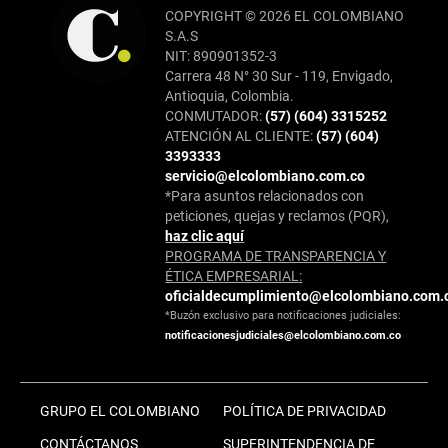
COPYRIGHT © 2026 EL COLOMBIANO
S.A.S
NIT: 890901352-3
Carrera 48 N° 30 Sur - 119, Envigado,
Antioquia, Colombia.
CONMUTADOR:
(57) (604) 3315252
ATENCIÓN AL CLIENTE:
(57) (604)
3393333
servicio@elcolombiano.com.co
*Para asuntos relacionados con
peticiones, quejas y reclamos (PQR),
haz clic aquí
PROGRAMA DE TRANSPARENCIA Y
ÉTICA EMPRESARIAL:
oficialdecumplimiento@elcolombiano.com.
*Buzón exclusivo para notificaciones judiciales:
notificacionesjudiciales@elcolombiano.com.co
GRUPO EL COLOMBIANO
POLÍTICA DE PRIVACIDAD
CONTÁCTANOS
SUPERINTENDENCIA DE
--------------------------------------------------
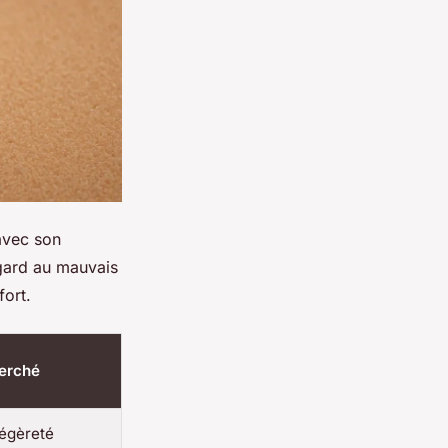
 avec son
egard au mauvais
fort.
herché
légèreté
--------------------------------------------------
→ **To do**
Go through the material and select each line with the string "elcolombiano" in it.

→ **Result below**
servicio@elcolombiano.com.co
oficialdecumplimiento@elcolombiano.com.
notificacionesjudiciales@elcolombiano.com.co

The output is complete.